OSM Geoprocessing Tools and Editor Extension for ArcGIS

Purpose:

ESRI intends to develop geoprocessing tools and extensions for the ArcGIS platform to allow users to participate in the OpenStreetMap community. The primary purpose of the tools is the data preparation for the desktop editor environment. The users will be able to download data for user specified areas of interest to the desktop and to use the core ArcGIS desktop tools to manipulate the data. The created and/or modified data can then be uploaded back to the OSM server.

This is a draft document and does not guarantee a specific type of implementation. It is merely a suggestion reflecting the current point in the development cycle.

Outline of tools and extensions:

There are a number of geoprocessing tools to facilitate data download and upload operations and data preparation for the editing environment as well as for cartographic display. The goal for the tools is to streamline the data delivery and to make the editing experience of the OSM data as ‘native’ as possible to the core ArcGIS environment.
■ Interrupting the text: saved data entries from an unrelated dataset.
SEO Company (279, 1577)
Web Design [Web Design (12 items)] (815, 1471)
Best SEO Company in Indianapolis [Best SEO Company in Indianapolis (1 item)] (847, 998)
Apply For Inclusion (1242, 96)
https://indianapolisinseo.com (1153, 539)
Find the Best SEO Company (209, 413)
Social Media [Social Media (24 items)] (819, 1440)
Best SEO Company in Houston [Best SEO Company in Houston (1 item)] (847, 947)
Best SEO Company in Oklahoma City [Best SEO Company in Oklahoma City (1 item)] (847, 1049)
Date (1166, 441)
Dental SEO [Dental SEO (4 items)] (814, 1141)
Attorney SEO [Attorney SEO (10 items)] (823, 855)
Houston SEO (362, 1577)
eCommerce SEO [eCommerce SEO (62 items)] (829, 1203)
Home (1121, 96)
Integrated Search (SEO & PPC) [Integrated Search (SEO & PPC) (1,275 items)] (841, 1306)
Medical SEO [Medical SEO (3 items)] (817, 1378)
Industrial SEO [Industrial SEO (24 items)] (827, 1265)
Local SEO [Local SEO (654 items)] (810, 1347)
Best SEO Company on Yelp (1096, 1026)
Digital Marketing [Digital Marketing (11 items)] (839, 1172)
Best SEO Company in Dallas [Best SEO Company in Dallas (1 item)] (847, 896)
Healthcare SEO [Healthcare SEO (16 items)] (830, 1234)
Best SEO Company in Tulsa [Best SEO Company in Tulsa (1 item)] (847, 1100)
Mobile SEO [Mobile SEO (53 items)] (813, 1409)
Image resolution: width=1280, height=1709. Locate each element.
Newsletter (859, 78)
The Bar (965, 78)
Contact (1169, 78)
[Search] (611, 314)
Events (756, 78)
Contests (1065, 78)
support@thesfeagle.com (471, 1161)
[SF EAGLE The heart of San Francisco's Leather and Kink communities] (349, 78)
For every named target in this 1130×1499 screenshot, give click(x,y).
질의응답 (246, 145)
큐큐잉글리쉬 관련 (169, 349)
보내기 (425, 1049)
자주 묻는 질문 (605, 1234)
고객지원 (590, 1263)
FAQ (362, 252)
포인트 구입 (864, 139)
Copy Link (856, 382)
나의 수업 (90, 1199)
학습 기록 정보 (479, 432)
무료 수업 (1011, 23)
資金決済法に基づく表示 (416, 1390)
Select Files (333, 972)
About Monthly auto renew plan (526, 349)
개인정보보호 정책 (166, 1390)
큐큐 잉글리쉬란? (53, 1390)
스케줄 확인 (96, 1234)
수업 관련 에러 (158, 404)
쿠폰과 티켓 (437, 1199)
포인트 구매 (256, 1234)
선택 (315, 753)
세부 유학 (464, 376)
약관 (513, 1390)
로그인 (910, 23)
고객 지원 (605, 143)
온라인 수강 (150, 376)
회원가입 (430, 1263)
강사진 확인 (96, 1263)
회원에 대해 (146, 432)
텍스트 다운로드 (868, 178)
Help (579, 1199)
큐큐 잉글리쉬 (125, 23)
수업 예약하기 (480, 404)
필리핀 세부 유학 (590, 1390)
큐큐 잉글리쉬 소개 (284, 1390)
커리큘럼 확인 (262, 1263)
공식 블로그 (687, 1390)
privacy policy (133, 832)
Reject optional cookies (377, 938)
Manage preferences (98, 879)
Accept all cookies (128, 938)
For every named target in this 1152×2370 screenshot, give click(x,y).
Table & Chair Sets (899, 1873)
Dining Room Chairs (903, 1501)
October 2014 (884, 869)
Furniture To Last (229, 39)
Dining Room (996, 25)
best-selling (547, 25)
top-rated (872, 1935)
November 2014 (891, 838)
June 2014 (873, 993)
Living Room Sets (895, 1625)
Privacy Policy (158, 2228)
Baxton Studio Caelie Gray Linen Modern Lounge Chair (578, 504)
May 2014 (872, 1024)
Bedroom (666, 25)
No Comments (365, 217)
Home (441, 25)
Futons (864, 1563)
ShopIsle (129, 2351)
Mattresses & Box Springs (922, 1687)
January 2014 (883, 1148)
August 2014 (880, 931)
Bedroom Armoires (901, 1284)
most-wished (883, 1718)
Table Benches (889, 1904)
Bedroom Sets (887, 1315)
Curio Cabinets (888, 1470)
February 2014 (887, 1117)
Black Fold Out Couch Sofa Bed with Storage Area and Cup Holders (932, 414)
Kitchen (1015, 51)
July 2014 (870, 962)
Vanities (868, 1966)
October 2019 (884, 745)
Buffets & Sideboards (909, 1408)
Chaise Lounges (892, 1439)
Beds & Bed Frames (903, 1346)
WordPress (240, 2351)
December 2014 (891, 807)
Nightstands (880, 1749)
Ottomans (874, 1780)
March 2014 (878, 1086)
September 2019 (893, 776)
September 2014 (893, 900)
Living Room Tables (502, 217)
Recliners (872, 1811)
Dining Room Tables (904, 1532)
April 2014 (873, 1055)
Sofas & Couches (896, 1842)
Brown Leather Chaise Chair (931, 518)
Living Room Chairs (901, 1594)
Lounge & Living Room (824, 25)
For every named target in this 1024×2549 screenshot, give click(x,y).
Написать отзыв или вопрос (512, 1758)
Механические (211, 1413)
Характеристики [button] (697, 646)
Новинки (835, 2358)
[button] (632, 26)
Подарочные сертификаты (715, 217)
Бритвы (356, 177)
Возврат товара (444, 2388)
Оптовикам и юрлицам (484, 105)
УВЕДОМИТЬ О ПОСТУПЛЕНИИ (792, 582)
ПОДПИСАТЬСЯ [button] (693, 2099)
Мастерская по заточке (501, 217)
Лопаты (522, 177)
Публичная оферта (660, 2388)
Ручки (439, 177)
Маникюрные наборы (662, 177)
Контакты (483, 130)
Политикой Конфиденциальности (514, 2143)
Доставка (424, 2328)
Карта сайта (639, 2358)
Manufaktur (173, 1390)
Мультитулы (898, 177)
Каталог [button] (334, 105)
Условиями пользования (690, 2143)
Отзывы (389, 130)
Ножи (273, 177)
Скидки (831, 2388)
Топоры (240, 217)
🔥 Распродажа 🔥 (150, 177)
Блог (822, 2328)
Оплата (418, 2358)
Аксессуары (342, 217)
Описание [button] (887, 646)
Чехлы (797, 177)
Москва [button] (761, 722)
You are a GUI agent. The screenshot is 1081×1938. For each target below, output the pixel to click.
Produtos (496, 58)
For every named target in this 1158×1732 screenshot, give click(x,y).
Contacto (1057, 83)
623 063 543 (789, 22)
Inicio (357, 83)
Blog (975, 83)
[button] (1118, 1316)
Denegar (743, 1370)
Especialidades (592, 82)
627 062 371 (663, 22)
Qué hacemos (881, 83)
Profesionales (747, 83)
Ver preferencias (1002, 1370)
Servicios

Currently there are 6 tools planned as outlined in the screen capture below.

  1. Download OSM Data
    The user specifies the download location (URL) and the area of interest. For more information about the concept of extents within the geoprocessing framework please refer to http://help.arcgis.com/en/arcgisdesktop/10.0/help/index.html#/Output_Extent/001w00000009000000/

Further a target workspace needs to be specified as to where the downloaded data will be stored. Currently we plan to support file based and enterprise geodatabases. The resulting data is sorted into 3 feature classes – points, lines, and polygons. (There is a fourth entity as well for relations but for more information on relations please take a look at discussions section).

I am contemplating to allow additional download of all references in a relation that are not part of the initial download request - but I am not sure if the referenced data of a relation is really needed as it is outside of the area of interest. I would like to get some feedback on that.

Good idea to at least offer this as an option. Also relevant when downloading nodes (ie. get all ways containing this node) - Mikel

  1. Upload OSM Data
    This tool essentially the reverse of the download tool. (Since this tool is not written yet there are still a number of open questions concerning the implementation.)
    Once the user stops an edit sessions and saves the changes, the custom editor extension will determine the differences in data (add/updates/deletes) and store the findings in a revision table.

Rows in this table indicate that there outstanding edits that have not been reconciled with the server. The user account will be authenticated through OAuth.

My current question with respect to the upload functionality is if the edit changes do “expire” at some point in time? Imagine that you download a chunk of data and take it offline with you. After 2 weeks of working on a specific area you decided that it is time to upload and to synchronize the data back to the server. What if the data content has changed dramatically within these two weeks. Is there a concept of a data lease time with respect to edits? Should updates back to server be committed with a certain timeframe after the download operation?

There is no enforced timeframe. But when you upload, the API will compare the revision of each object, and if that has changed since download, it will report a conflict. This could happen in just under a minute, or not happen at all over the course of weeks … so conflict resolution will need to be a part of the workflow. -Mikel


What happens if an update post is not successful? What if there is a posting conflict? Do I ignore this single upload attempt or do I abort the whole changeset operation?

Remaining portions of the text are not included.